Friday, March 06, 2015  

Brown Dog - Bringing Long-Tail Data Into the Light

Brown Dog seeks to develop a service that will make past and present un-curated data accessible and useful to scientists and social scientists while also demonstrating the novel science and scholarship that can be conducted from such data. Brown Dog will not attempt to construct a single piece of software that magically understands all data, but instead will use every possible source of automatable help already in existence in a robust and provenance preserving manner to create a service that can deal with as much of this data as possible. Brown Dog is the proverbial “super mutt” of software, serving as a low-level data infrastructure to interface with digital data content across the web and enabling a new era of science and applications at large. The broader impact of this work is in its potential to serve not just the scientific community but the general public as a “DNS for data”, moving civilization towards an era where a user’s access to data is not limited by a file’s format or un-curated collections. Brown Dog is part of the DataNet Partners program funded by NSF beginning in 2008. DataNet was conceived to address the increasingly digital and data-intensive nature of science and engineering research and education. Digital data are not only the output of research but provide input to new hypotheses, enabling new scientific insights and driving innovation. Therein lies one of the major challenges of this scientific generation: how to develop the new methods, management structures and technologies to manage the diversity, size, and complexity of current and future data sets and data streams. DataNet addresses that challenge by creating a set of exemplar national and global data research infrastructure organizations (dubbed DataNet Partners) that provide unique opportunities to communities of researchers to advance science and/or engineering research and learning.
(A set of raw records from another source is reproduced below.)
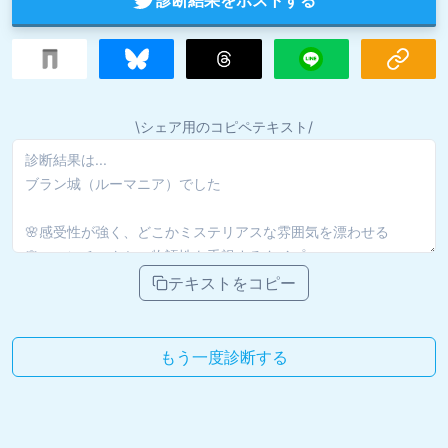
\シェア用のコピペテキスト/
テキストをコピー
もう一度診断する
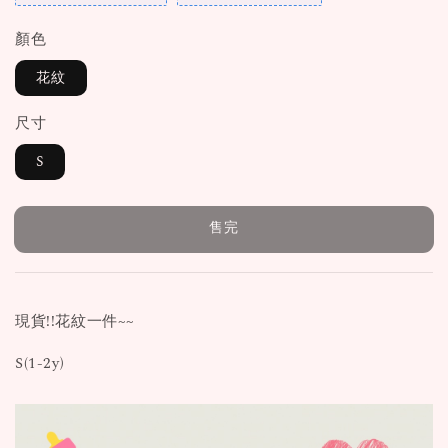
顏色
花紋
尺寸
S
售完
現貨!!花紋一件~~
S(1-2y)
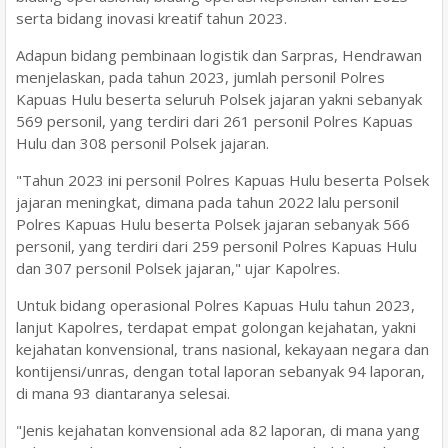
serta bidang inovasi kreatif tahun 2023.
Adapun bidang pembinaan logistik dan Sarpras, Hendrawan
menjelaskan, pada tahun 2023, jumlah personil Polres
Kapuas Hulu beserta seluruh Polsek jajaran yakni sebanyak
569 personil, yang terdiri dari 261 personil Polres Kapuas
Hulu dan 308 personil Polsek jajaran.
"Tahun 2023 ini personil Polres Kapuas Hulu beserta Polsek
jajaran meningkat, dimana pada tahun 2022 lalu personil
Polres Kapuas Hulu beserta Polsek jajaran sebanyak 566
personil, yang terdiri dari 259 personil Polres Kapuas Hulu
dan 307 personil Polsek jajaran," ujar Kapolres.
Untuk bidang operasional Polres Kapuas Hulu tahun 2023,
lanjut Kapolres, terdapat empat golongan kejahatan, yakni
kejahatan konvensional, trans nasional, kekayaan negara dan
kontijensi/unras, dengan total laporan sebanyak 94 laporan,
di mana 93 diantaranya selesai.
"Jenis kejahatan konvensional ada 82 laporan, di mana yang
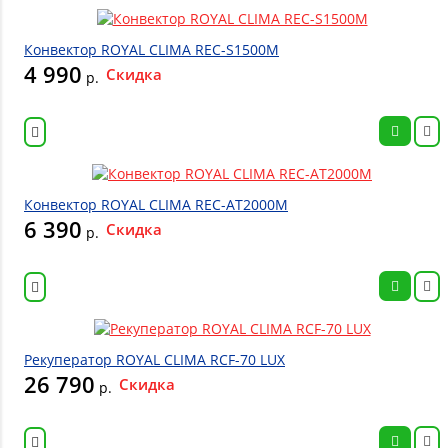
Конвектор ROYAL CLIMA REC-S1500M
4 990
Скидка
р.
Конвектор ROYAL CLIMA REC-AT2000M
6 390
Скидка
р.
Рекуператор ROYAL CLIMA RCF-70 LUX
26 790
Скидка
р.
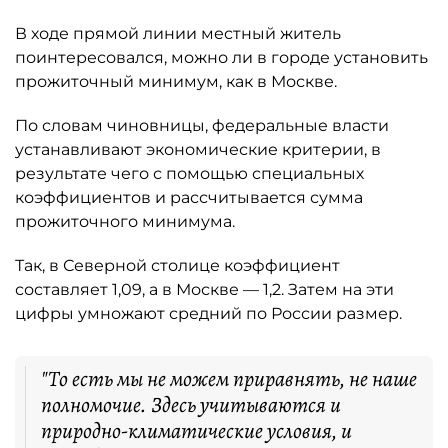
В ходе прямой линии местный житель
поинтересовался, можно ли в городе установить
прожиточный минимум, как в Москве.
По словам чиновницы, федеральные власти
устанавливают экономические критерии, в
результате чего с помощью специальных
коэффициентов и рассчитывается сумма
прожиточного минимума.
Так, в Северной столице коэффициент
составляет 1,09, а в Москве — 1,2. Затем на эти
цифры умножают средний по России размер.
"То есть мы не можем приравнять, не наше
полномочие. Здесь учитываются и
природно-климатические условия, и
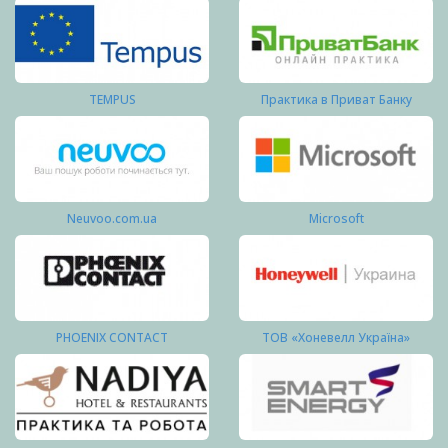
TEMPUS
Практика в Приват Банку
Neuvoo.com.ua
Microsoft
PHOENIX CONTACT
ТОВ «Хоневелл Україна»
Brown Dog is, more specifically, part of a follow-on effort called DIBBs (Data Infrastructure Building Blocks, focused on building software to support the DataNet efforts. DIBBs projects target software cyberinfrastructure---stuff lots of people can use. All of the DIBBs projects are meant to provide complementary services, each building on the others capabilities. This will be added to the tools section of Research Resources Subject Tracer™ Information Blog.